Nous nous rendons bien compte que les témoins du miracle approuvaient l’ attitude du lépreux qui voulait que tous les témoins de l’affaire prennent conscience de la toute-puissance de Dieu sans comprendre que les hommes avaient un rôle à jouer dans son projet de transformation du monde. Les hommes inconscients de la vision des choses que propose Jésus sont prêts à l’acclamer pour son action et à le crucifier parce qu’ils récuseront sa conception de Dieu. .
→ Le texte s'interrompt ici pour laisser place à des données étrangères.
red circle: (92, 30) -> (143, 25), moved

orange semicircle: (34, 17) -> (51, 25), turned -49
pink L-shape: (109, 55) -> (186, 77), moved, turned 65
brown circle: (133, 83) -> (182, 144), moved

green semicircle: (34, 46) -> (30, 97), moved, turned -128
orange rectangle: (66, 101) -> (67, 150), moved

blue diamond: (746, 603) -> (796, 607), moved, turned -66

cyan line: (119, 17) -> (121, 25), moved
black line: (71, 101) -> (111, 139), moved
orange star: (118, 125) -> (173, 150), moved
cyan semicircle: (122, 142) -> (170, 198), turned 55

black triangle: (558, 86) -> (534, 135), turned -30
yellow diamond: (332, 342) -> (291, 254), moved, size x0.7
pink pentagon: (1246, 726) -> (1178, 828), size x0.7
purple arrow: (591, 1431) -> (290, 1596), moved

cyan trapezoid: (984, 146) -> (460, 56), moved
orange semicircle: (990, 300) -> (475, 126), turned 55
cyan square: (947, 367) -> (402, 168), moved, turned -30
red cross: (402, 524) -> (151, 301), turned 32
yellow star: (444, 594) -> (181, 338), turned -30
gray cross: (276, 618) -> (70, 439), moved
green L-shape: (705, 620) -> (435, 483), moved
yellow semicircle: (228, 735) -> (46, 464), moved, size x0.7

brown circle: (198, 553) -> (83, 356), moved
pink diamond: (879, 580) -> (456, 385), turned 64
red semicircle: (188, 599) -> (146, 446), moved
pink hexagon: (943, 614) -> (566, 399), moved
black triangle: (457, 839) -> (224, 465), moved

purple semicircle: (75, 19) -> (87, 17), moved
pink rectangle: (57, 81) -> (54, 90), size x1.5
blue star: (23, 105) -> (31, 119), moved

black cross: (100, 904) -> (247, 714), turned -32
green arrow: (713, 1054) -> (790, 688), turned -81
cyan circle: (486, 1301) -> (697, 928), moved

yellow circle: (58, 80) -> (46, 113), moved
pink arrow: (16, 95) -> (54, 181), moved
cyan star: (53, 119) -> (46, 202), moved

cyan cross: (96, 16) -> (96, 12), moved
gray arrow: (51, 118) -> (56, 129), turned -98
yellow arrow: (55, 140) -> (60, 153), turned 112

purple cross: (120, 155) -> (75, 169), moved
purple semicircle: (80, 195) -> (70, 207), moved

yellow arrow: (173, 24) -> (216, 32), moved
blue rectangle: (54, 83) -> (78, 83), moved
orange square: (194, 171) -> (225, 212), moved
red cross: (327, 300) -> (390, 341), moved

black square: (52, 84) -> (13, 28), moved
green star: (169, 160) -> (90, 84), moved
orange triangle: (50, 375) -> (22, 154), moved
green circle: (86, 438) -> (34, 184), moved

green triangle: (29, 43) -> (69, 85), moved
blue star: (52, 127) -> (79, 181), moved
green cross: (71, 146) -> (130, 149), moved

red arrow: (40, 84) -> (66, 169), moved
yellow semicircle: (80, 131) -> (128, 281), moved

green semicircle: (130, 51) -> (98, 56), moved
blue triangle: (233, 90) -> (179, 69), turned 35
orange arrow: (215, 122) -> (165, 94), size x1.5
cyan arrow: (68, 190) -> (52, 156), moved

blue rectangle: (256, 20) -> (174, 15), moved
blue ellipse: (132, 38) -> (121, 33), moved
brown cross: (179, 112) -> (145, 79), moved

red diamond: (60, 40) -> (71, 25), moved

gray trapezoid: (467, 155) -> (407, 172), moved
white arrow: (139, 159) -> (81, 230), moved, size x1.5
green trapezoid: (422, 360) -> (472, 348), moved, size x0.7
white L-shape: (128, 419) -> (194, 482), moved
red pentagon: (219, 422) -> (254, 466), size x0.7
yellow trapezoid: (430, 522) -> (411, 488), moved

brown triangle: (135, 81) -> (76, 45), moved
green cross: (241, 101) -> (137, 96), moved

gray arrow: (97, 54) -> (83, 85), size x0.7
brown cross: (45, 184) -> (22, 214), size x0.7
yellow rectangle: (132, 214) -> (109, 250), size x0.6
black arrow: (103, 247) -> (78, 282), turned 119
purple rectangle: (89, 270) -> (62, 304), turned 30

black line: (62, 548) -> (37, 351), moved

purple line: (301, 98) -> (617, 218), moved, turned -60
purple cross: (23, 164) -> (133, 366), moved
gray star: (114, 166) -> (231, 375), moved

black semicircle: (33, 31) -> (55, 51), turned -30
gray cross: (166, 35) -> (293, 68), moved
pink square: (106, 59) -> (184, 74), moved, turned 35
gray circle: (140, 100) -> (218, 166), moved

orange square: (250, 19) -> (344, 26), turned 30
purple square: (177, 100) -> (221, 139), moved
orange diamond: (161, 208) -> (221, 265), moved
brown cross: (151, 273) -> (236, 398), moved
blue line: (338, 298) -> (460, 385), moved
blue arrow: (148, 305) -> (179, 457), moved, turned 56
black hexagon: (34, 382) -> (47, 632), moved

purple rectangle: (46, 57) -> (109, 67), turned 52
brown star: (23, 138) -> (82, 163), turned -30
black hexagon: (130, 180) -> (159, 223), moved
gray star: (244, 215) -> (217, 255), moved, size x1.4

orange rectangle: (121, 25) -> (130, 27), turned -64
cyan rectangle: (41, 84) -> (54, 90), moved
En fait Jésus est en train de nous suggérer un autre aspect de Dieu. Il nous brosse le portrait d’un Dieu qui ne supporte pas les injustices qui gèrent le monde et opposent les hommes entre eux. Il ne veut pas d’un Dieu qui se cache derrière sa toute-puissance pour devenir le complice des injustices qui animent le monde car ce n’est pas lui qui les a voulues. Si le monde doit changer, c’est avec la complicité des hommes. Le miracle n’est donc pas d’abord signe de la puissance de Dieu mais un geste de sa miséricorde qui répond à la bonne volonté des hommes.
Nous ne savons pas comment le miracle s’est produit, mais il est perçu ici comme l’assentiment de Dieu à la vision de Jésus d’un monde nouveau où les hommes collaboreront avec Dieu à la disparition des injustices et des inégalités. Le miracle se produit parce que Dieu approuve l’attitude de Jésus et celle des hommes qui l’imitent. Jésus affirme ici que pour que la fatalité d’un monde injuste soit conjurée, il faut que les hommes prennent la main que Dieu leur tend, sans triomphalisme ni provocation et entrent avec lui dans une ère nouvelle où grâce à Dieu et par l’action des hommes, à sa suite, le monde changera.